The Providence Journal has published an AP story called “Spat over Newport’s Vanderbilt family mansion, The Breakers, gets public and nasty.” The story concerns a proposed welcome center at The Breakers, but is really about how the Preservation Society of Newport County is managed, only part of which concerns the Breakers project.
In 2012, another Newport preservation group, the Newport Restoration Foundation, proposed inviting celebrity modernist Maya Lin to redesign Queen Anne Square in Newport. Her design – perhaps softened by the massive protests against it – turned out less hurtful than I and others had feared. But the Society’s support for it, which angered many members, donors and supporters at the time, seemed to suggest a hubris, and a truckling to money and its conceits, that ill betokens one of Newport’s greatest institutions.

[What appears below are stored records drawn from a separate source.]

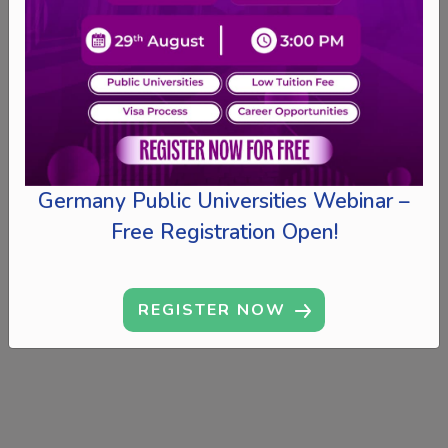
Germany Public Universities Webinar –
Free Registration Open!
REGISTER NOW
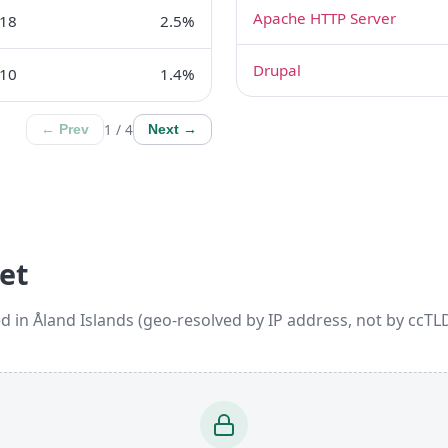
Apache HTTP Server
18
2.5%
Drupal
10
1.4%
1 / 4
← Prev
Next →
et
d in Åland Islands (geo-resolved by IP address, not by ccTLD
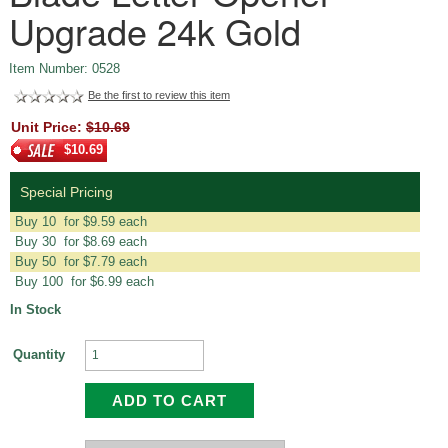
Upgrade 24k Gold
Item Number: 0528
Be the first to review this item
Unit Price:
$10.69
$10.69
Special Pricing
Buy 10 for $9.59 each
Buy 30 for $8.69 each
Buy 50 for $7.79 each
Buy 100 for $6.99 each
In Stock
Quantity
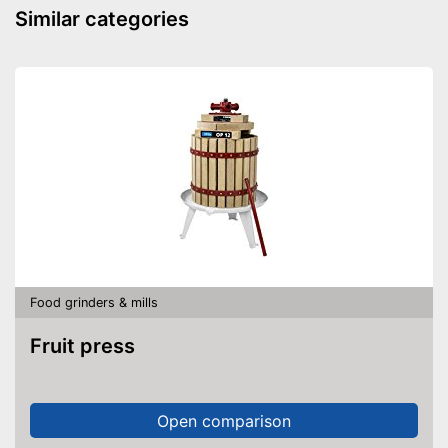
Similar categories
Food grinders & mills
Fruit press
Open comparison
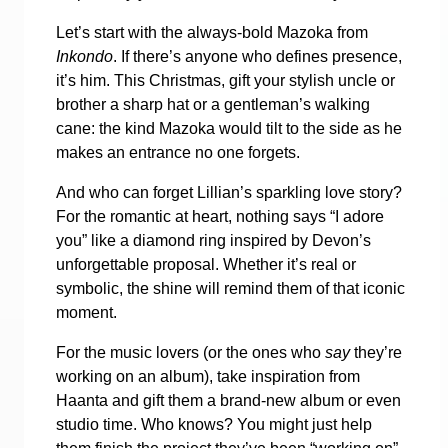
Let’s start with the always-bold Mazoka from
Inkondo
. If there’s anyone who defines presence,
it’s him. This Christmas, gift your stylish uncle or
brother a sharp hat or a gentleman’s walking
cane: the kind Mazoka would tilt to the side as he
makes an entrance no one forgets.
And who can forget Lillian’s sparkling love story?
For the romantic at heart, nothing says “I adore
you” like a diamond ring inspired by Devon’s
unforgettable proposal. Whether it’s real or
symbolic, the shine will remind them of that iconic
moment.
For the music lovers (or the ones who
say
they’re
working on an album), take inspiration from
Haanta and gift them a brand-new album or even
studio time. Who knows? You might just help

Similar concerns arise in what seems to be a second round of social turmoil surrounding the Breakers welcome center. Maybe some of this is unavoidable, with the heightened tensions reflecting the heightened level of Newport society involved.
A group called Preservation Society Friends, speaking on behalf of Vanderbilt heirs and family members with long personal association with The Breakers, accuses the organization of high-handedness and abandonment of mission. The charges are made with high acerbity, and they focus their animus mainly on Trudy Coxe, director of the Society for more than a decade and a half.
The most serious accusation is that Coxe has been overly forceful in trying to turn the Society’s mission from preservation and education toward tourism and raising revenue. The society replies, with considerable plausibility, that preservation and education require more and more money as more tourists visit increasingly aged “cottages,” including The Breakers, which hosted almost half a million visitors last year.
Whether the Society has successfully balanced its responsibilities under increasing duress is a fair subject for debate. Whether the Society has, as claimed, punished disagreement on these issues by staff or reduced its organizational transparancy are also fair subjects for debate. So is the possibility that the Society’s opponents have also displayed a degree of high-handedness that has perhaps caused the Society to overreact.
Before the Friends group was created, opponents of the welcome center used some very low intellectual tactics to oppose it – as I wrote in “A fight over false ‘history’ in Newport.” But the Society itself bought into that very same low tactic.
In general, it is fair to say that major nonprofit institutions in America, with much of its culture in their trust, have begun to mimic some of the most disagreeable aspects of their corporate cousins in commerce. Perhaps some of that, too, is affecting the noble character of the preservation society.
So whether this is a story of NIMBYism run amok or of a fabled institution growing too big for its britches, I don’t know. Maybe there’s a happy middle mud pit where these issues can be addressed! Seriously, let us hope that cooler heads will prevail and that Newport’s preservationists can work out their differences amicably before the City by the Sea gets hurt.